Voters across the country have far more confidence in state lawmakers protecting their individual rights as opposed to the federal government, a new State Policy Network poll finds.

By a 2-to-1 margin (33% to 16%), voters indicated they believe state governments do a better job of upholding their rights, with another 62% of them adding that they also feel they can be at least somewhat trusted, compared to 46% of respondents who said the same about lawmakers in Washington.

Overall, the SPN State Voices opinion poll of roughly 2,041 registered voters conducted in partnership with Morning Consult over a three-day period found that 54% of voters also give the federal government an unsatisfactory mark when it comes to its handling of taxpayer dollars, compared to just 36% of interviewees who see state governments in the same light.

SPN messaging strategist Erin Norman isn’t surprised by the findings.
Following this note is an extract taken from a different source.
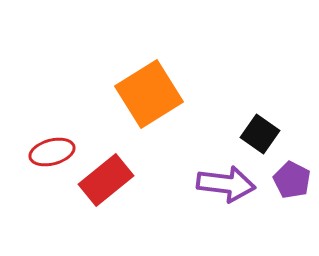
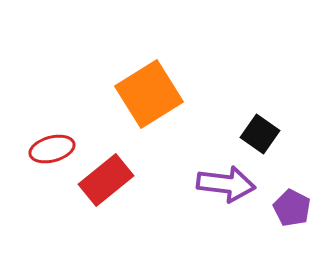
red ellipse: moved 3 px up
purple pentagon: moved 28 px down
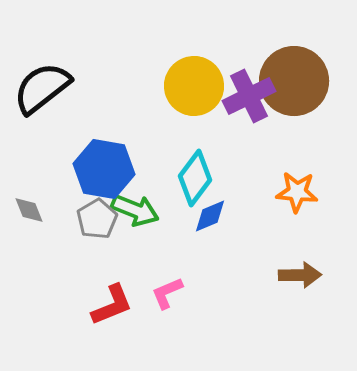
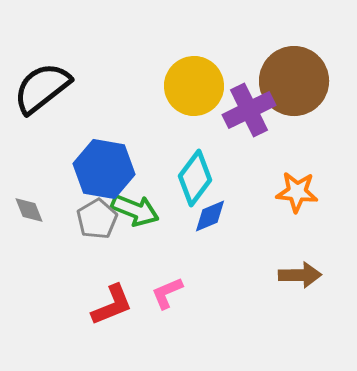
purple cross: moved 14 px down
“Voters have long trusted more local levels of government more than the federal government – the pattern goes back to the 1970s,” she told The Center Square. “It typically has to do with voters seeing state and local government as more effective at getting things done. They also see a lack of leadership at the federal level that diminishes confidence.”

With less than three in 10 voters (27%) agreeing that the federal government is effective at getting things done, Norman argues the need for change is apparent.

“The federal government really needs to learn how to work together, across party lines, and find solutions to the problems facing Americans today,” she said. “The hyper-polarized nature of national politics today gives voters the impression that everything happening in Washington is a political fight, which doesn’t make them feel as if their challenges and concerns are being taken seriously.”

By contrast, four in 10 say state governments are effective at getting things done. The poll had a margin of error of 2%.